Work request:
Go through the records and report each line holding the string "pegatinas".

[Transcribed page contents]
○ ○ ○ ○ ○ ○ ○

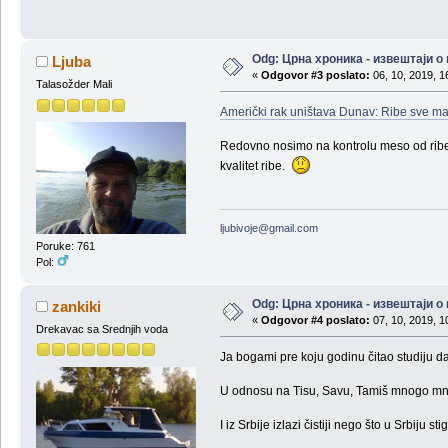
Odg: Црна хроника - извештаји 
Ljuba
«
Odgovor #3 poslato:
06, 10, 2019, 1
Talasožder Mali
Američki rak uništava Dunav: Ribe sve man
Redovno nosimo na kontrolu meso od ribe u
kvalitet ribe.
ljubivoje@gmail.com
Poruke: 761
Pol:
Odg: Црна хроника - извештаји 
zankiki
«
Odgovor #4 poslato:
07, 10, 2019, 1
Drekavac sa Srednjih voda
Ja bogami pre koju godinu čitao studiju da
U odnosu na Tisu, Savu, Tamiš mnogo mnog
I iz Srbije izlazi čistiji nego što u Srbiju sti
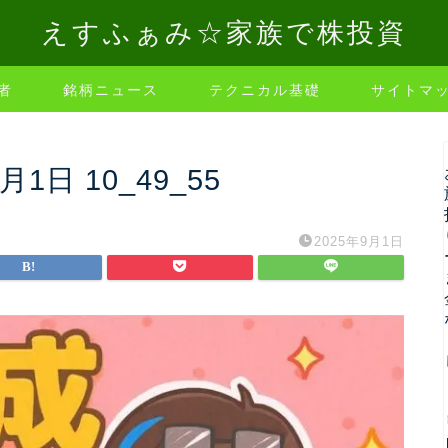
えすふぁみ☆家族で株投資
者
銘柄ニュース
テクニカル基礎
サイトマ
9月1日 10_49_55
2025年9月1日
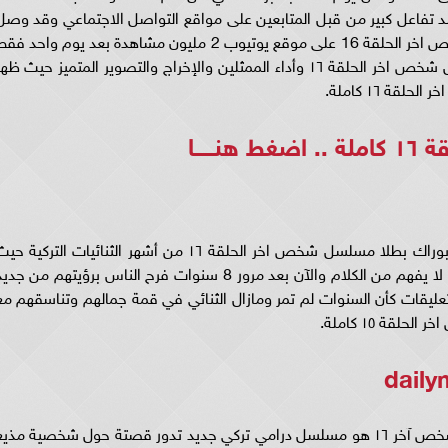
سلسل شخص اخر الحلقة 16 في حصد تفاعل كبير من قبل المتابعين على مواقع التواصل الاجتماعي وقد وص
عدد مرات مشاهدة الحلقة الثامنة من مسلسل شخص اخر الحلقة 16 على موقع يوتيوب 2 مليون مشاهدة بعد يوم واحد ف
من عرضها، وقد أعجب المشاهدين بقصة مسلسل شخص اخر الحلقة ١٦ وأداء الممثلين والإخراج والتصوير المتميز حيث ظه
 ١٦ كاملة.
 ..
اضغط هنـــــا
مسلسل شخص اخر الحلقة ١٦ يعد الثنائي هاندا وبوراك بطلا مسلسل شخص اخر الحلقة ١٦ من أشهر الثنائيات التركية 
أحبهم الجميع معًا منذ ظهورهم في مسلسل الحب لا يفهم من الكلام والآن بعد مرور 8 سنوات فرح الناس برؤيتهم من جد
لقة ١٦ وجاءت أغلب التعليقات كأن السنوات لم تمر ومازال الثنائي في قمة جمالهم وتناسقهم م
ة ١٥ كاملة.
مسلسل شخص اخر dailymotion .. فـ مسلسل شخص آخر ١٦ هو مسلسل درامي تركي جديد تدور قصتة حول شخصية مذي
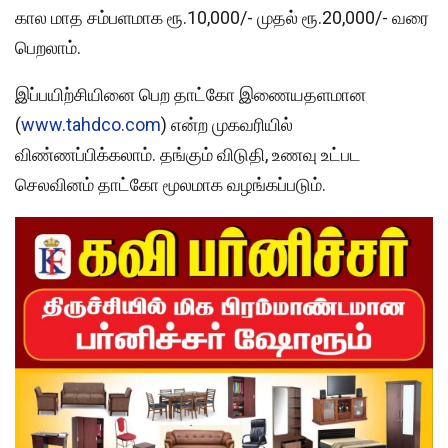
கால மாத சம்பளமாக ரூ.10,000/- முதல் ரூ.20,000/- வரை
பெறலாம்.
இப்பயிற்சியினை பெற தாட்கோ இணையதளமான
(
www.tahdco.com
) என்ற முகவரியில்
விண்ணப்பிக்கலாம். தங்கும் விடுதி, உணவு உட்பட
செலவினம் தாட்கோ மூலமாக வழங்கப்படும்.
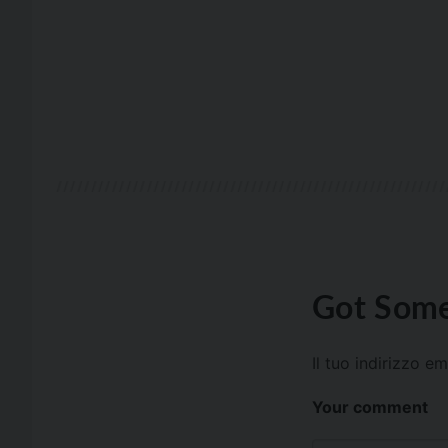
Got Some
Il tuo indirizzo e
Your comment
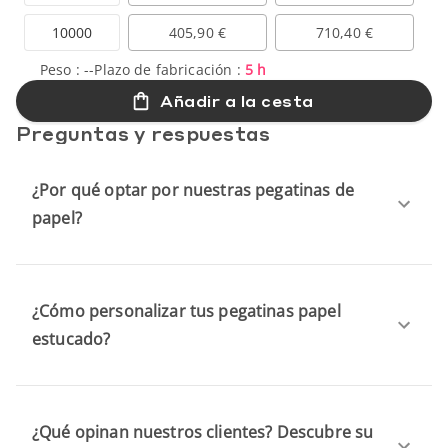
10000
405,90 €
710,40 €
Peso :
--
Plazo de fabricación :
5 h
Añadir a la cesta
Preguntas y respuestas
¿Por qué optar por nuestras pegatinas de
papel?
¿Cómo personalizar tus pegatinas papel
estucado?
¿Qué opinan nuestros clientes? Descubre su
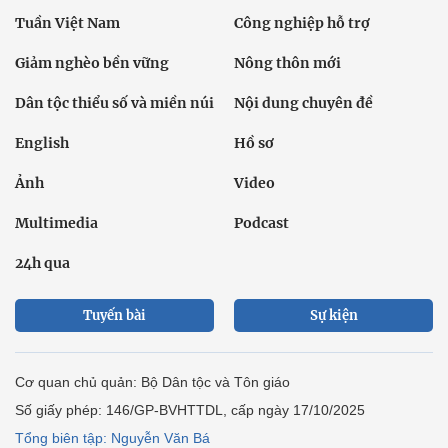
Tuần Việt Nam
Công nghiệp hỗ trợ
Giảm nghèo bền vững
Nông thôn mới
Dân tộc thiểu số và miền núi
Nội dung chuyên đề
English
Hồ sơ
Ảnh
Video
Multimedia
Podcast
24h qua
Tuyến bài
Sự kiện
Cơ quan chủ quản: Bộ Dân tộc và Tôn giáo
Số giấy phép: 146/GP-BVHTTDL, cấp ngày 17/10/2025
Tổng biên tập: Nguyễn Văn Bá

○ ○ ○ ○ ○ ○ ○

Solution:
¿Por qué optar por nuestras pegatinas de
¿Cómo personalizar tus pegatinas papel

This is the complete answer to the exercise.